Parkinson’s disease (PD) is an age-related movement disorder caused by the loss of dopaminergic (DA) neurons of the substantia nigra pars compacta (SNpc) of the midbrain, however, the underlying causes of this DA neuron loss in PD is unknown and there are currently no effective treatment options to prevent or slow neuronal loss or the progression of related symptoms. It has been shown that both environmental factors as well as genetic predispositions underpin PD development and recent research has revealed that lysosomal dysfunction and lipid accumulation are contributors to disease progression, where an age-related aggregation of alpha-synuclein as well as lipids have been found in PD patients.

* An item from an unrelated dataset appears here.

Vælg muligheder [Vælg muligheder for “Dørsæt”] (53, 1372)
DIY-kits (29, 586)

We have recently discovered that artificial induction of lipid accumulation leads to cellular senescence of DA neurons, suggesting that lipid aggregation plays a crucial role in the pathology of PD by driving senescence in these vulnerable DA neurons. We propose that the expression of a cellular senescence phenotype in the most vulnerable neurons in PD can be triggered by lysosomal impairment and lipid aggregation. Importantly, we highlight additional data that perilipin (PLIN2) is significantly upregulated in senescent DA neurons, suggesting an overall enrichment of lipid droplets (LDs) in these cells.
These findings align with our previous results in dopaminergic neurons in highlighting a central role for lipid accumulation in the senescence of DA neurons. Importantly, general lipid droplet aggregation and global lysosomal impairment have been implicated in many neurodegenerative diseases including PD. Taken together, our data suggest a connection between age-related lysosomal impairment, lipid accumulation, and cellular senescence in DA neurons that in turn drives inflammaging in the midbrain and ultimately leads to neurodegeneration and PD.